Я слышу ее тихий шепот, чувствую ее горячее дыхание.
— Потише, Андрей, Андрей...
Но какая музыка звучит у меня внутри, какая музыка...
— Лиля, нам пора.
Это Артем. Он все испортил! Плеснул в наш огонь ледяной водой. Вскоре они уходят, а я до утра не могу сомкнуть глаз. Такого со мной еще не было. Через неделю я набираю еще несколько килограммов, а к поздней осени почти сравниваюсь с Артемом. Мы так похожи — не отличишь. Это значит, что половина жизни уже прожита. Но то, чем я жил... Я ведь нигде еще не был, ничего не видел, никого не любил... Или Артем готовит для меня вечную жизнь? На этот счет он молчит, да и я не лезу к нему с расспросами. Единственное, что меня мучает — пластиковый колпак над головой. Я бы разнес его вдребезги. Надоели мне и таблетки, и уколы, от которых уже ноет мой зад. Однажды утром я подхожу к бетонной стене, у которой лежит валун, становлюсь на него обеими ногами и, задрав голову, смотрю сквозь прозрачный пластик крыши на небо. Там — воля. Ради этого стоит рискнуть? Поскольку мне не с кем посоветоваться, я беру лопату. Подкоп? Ага! Граф Монте-Кристо...

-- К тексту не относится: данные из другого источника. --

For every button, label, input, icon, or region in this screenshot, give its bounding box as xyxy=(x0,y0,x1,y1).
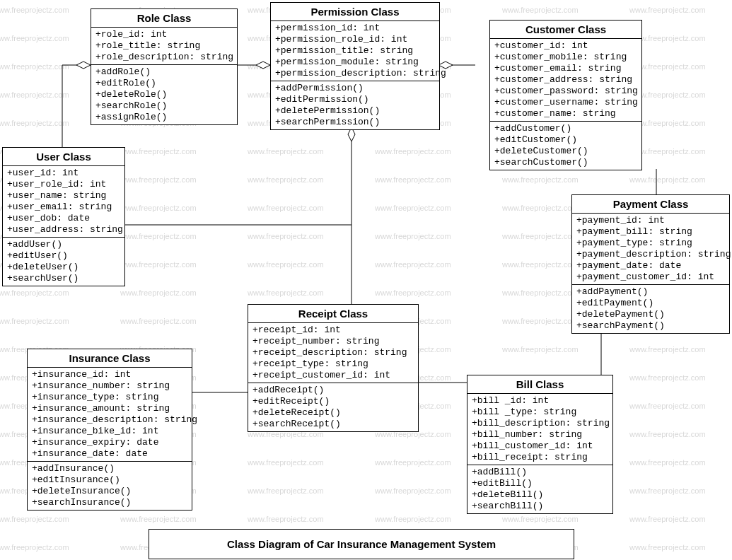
watermark-text: www.freeprojectz.com xyxy=(502,175,579,184)
watermark-text: www.freeprojectz.com xyxy=(0,34,69,42)
class-attributes: +permission_id: int +permission_role_id:… xyxy=(271,21,439,81)
class-attributes: +role_id: int +role_title: string +role_… xyxy=(91,28,237,65)
watermark-text: www.freeprojectz.com xyxy=(375,288,451,297)
watermark-text: www.freeprojectz.com xyxy=(0,6,69,14)
watermark-text: www.freeprojectz.com xyxy=(120,147,197,156)
watermark-text: www.freeprojectz.com xyxy=(629,458,706,467)
diagram-title: Class Diagram of Car Insurance Managemen… xyxy=(149,529,574,559)
class-bill: Bill Class +bill _id: int +bill _type: s… xyxy=(467,375,613,514)
watermark-text: www.freeprojectz.com xyxy=(502,317,579,325)
watermark-text: www.freeprojectz.com xyxy=(502,232,579,240)
class-title: Customer Class xyxy=(490,21,641,39)
class-attributes: +user_id: int +user_role_id: int +user_n… xyxy=(3,166,124,238)
class-attributes: +insurance_id: int +insurance_number: st… xyxy=(28,368,192,462)
watermark-text: www.freeprojectz.com xyxy=(0,543,69,552)
watermark-text: www.freeprojectz.com xyxy=(248,515,324,523)
class-methods: +addReceipt() +editReceipt() +deleteRece… xyxy=(248,383,418,431)
class-title: Bill Class xyxy=(467,375,612,394)
watermark-text: www.freeprojectz.com xyxy=(502,204,579,212)
watermark-text: www.freeprojectz.com xyxy=(375,486,451,495)
class-permission: Permission Class +permission_id: int +pe… xyxy=(270,2,440,130)
watermark-text: www.freeprojectz.com xyxy=(248,147,324,156)
watermark-text: www.freeprojectz.com xyxy=(0,91,69,99)
watermark-text: www.freeprojectz.com xyxy=(120,317,197,325)
watermark-text: www.freeprojectz.com xyxy=(0,317,69,325)
watermark-text: www.freeprojectz.com xyxy=(120,232,197,240)
class-methods: +addBill() +editBill() +deleteBill() +se… xyxy=(467,465,612,513)
watermark-text: www.freeprojectz.com xyxy=(502,345,579,354)
class-attributes: +customer_id: int +customer_mobile: stri… xyxy=(490,39,641,122)
class-payment: Payment Class +payment_id: int +payment_… xyxy=(571,194,730,334)
watermark-text: www.freeprojectz.com xyxy=(629,430,706,438)
class-title: Payment Class xyxy=(572,195,729,214)
class-attributes: +receipt_id: int +receipt_number: string… xyxy=(248,323,418,383)
watermark-text: www.freeprojectz.com xyxy=(0,62,69,71)
class-attributes: +bill _id: int +bill _type: string +bill… xyxy=(467,394,612,465)
watermark-text: www.freeprojectz.com xyxy=(248,260,324,269)
class-title: Insurance Class xyxy=(28,349,192,368)
class-methods: +addRole() +editRole() +deleteRole() +se… xyxy=(91,65,237,124)
class-title: Permission Class xyxy=(271,3,439,21)
class-methods: +addPermission() +editPermission() +dele… xyxy=(271,81,439,129)
watermark-text: www.freeprojectz.com xyxy=(629,6,706,14)
watermark-text: www.freeprojectz.com xyxy=(248,288,324,297)
class-methods: +addPayment() +editPayment() +deletePaym… xyxy=(572,285,729,333)
watermark-text: www.freeprojectz.com xyxy=(248,175,324,184)
watermark-text: www.freeprojectz.com xyxy=(0,288,69,297)
class-customer: Customer Class +customer_id: int +custom… xyxy=(489,20,642,170)
class-receipt: Receipt Class +receipt_id: int +receipt_… xyxy=(248,304,419,432)
class-insurance: Insurance Class +insurance_id: int +insu… xyxy=(27,349,192,511)
class-methods: +addUser() +editUser() +deleteUser() +se… xyxy=(3,238,124,286)
watermark-text: www.freeprojectz.com xyxy=(502,288,579,297)
watermark-text: www.freeprojectz.com xyxy=(502,260,579,269)
watermark-text: www.freeprojectz.com xyxy=(629,402,706,410)
watermark-text: www.freeprojectz.com xyxy=(629,175,706,184)
svg-marker-1 xyxy=(76,62,91,69)
watermark-text: www.freeprojectz.com xyxy=(629,373,706,382)
watermark-text: www.freeprojectz.com xyxy=(629,515,706,523)
class-attributes: +payment_id: int +payment_bill: string +… xyxy=(572,214,729,285)
svg-marker-5 xyxy=(256,62,270,69)
watermark-text: www.freeprojectz.com xyxy=(120,288,197,297)
watermark-text: www.freeprojectz.com xyxy=(248,204,324,212)
class-methods: +addCustomer() +editCustomer() +deleteCu… xyxy=(490,122,641,170)
watermark-text: www.freeprojectz.com xyxy=(375,458,451,467)
watermark-text: www.freeprojectz.com xyxy=(629,543,706,552)
watermark-text: www.freeprojectz.com xyxy=(248,458,324,467)
watermark-text: www.freeprojectz.com xyxy=(502,515,579,523)
watermark-text: www.freeprojectz.com xyxy=(375,260,451,269)
watermark-text: www.freeprojectz.com xyxy=(502,6,579,14)
class-role: Role Class +role_id: int +role_title: st… xyxy=(91,8,238,125)
watermark-text: www.freeprojectz.com xyxy=(0,119,69,127)
watermark-text: www.freeprojectz.com xyxy=(120,515,197,523)
class-title: User Class xyxy=(3,148,124,166)
class-methods: +addInsurance() +editInsurance() +delete… xyxy=(28,462,192,510)
watermark-text: www.freeprojectz.com xyxy=(120,175,197,184)
class-title: Role Class xyxy=(91,9,237,28)
watermark-text: www.freeprojectz.com xyxy=(629,486,706,495)
watermark-text: www.freeprojectz.com xyxy=(120,204,197,212)
watermark-text: www.freeprojectz.com xyxy=(375,147,451,156)
watermark-text: www.freeprojectz.com xyxy=(248,486,324,495)
class-title: Receipt Class xyxy=(248,305,418,323)
class-user: User Class +user_id: int +user_role_id: … xyxy=(2,147,125,286)
watermark-text: www.freeprojectz.com xyxy=(629,345,706,354)
watermark-text: www.freeprojectz.com xyxy=(0,515,69,523)
watermark-text: www.freeprojectz.com xyxy=(375,232,451,240)
watermark-text: www.freeprojectz.com xyxy=(375,515,451,523)
watermark-text: www.freeprojectz.com xyxy=(375,204,451,212)
watermark-text: www.freeprojectz.com xyxy=(248,232,324,240)
watermark-text: www.freeprojectz.com xyxy=(375,175,451,184)
watermark-text: www.freeprojectz.com xyxy=(120,260,197,269)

Трудно было сдвинуть валун. Была также опасность быть пойманным на горячем. А куда было девать песок? Я перемешиваю его с землей и сую в нее фикус: расти. Можно было бы выбраться другим путем, но дух романтики пленил меня. Уже к вечеру следующего дня я высовываю голову по другую сторону бетонной стены. А там — зима! Я возвращаюсь домой и собираюсь с мыслями. Артем ничего не подозревает. У него какие-то трудности. Доходит до того, что он орет на меня, топает ногами и брызжет слюной. Но я спокойно, вполне пристойно и с достоинством, как он меня и учил, переношу все его выходки, и это бесит его еще больше. Истерик. С этими гениями всегда столько возни. Мир это знает и терпит. Или не терпит...
Бывает, что я в два счета решаю какую-нибудь трудную его задачку, и тогда он вне себя от ярости.
— Да ты не важничай, не умничай,— орет он,— я и без твоей помощи... Я еще дам тебе фору!
На кой мне его фора?
Я выбираю момент, когда ему не до меня, и, прихватив с собой теплые вещи, лезу в нору. Выбираюсь из своего кокона наружу, на свет Божий. Природа гневно протестует: стужа, ветер, снежная метель... Повернуть назад? Нет уж! Никакими метелями меня не запугаешь. Каждый мой самостоятельный шаг — это шаг в новый мир. Прекрасно! Я иду по пустынной улице мимо холодных домов, под угрюмым светом озябших фонарей, навстречу ветру... Куда? Я задаю себе этот вопрос, как только покидаю свой лаз: куда? Мне кажется, я давно знаю ответ на этот вопрос, знаю, но боюсь произнести его вслух. Потом все-таки произношу: "К Лиле... "
— К Лиле!..
Своим ором я хочу победить вой ветра. И набраться смелости. Разве я чего-то боюсь? Этот маршрут я знаю, как собственную ладошку: много раз я бывал здесь, но всегда под присмотром Артема. Теперь я один. Мне не нужен поводырь. Мне кажется, я не нуждаюсь в его опеке. Я просто уверен в этом. Это я могу дать ему фору! В чем угодно и хоть сейчас!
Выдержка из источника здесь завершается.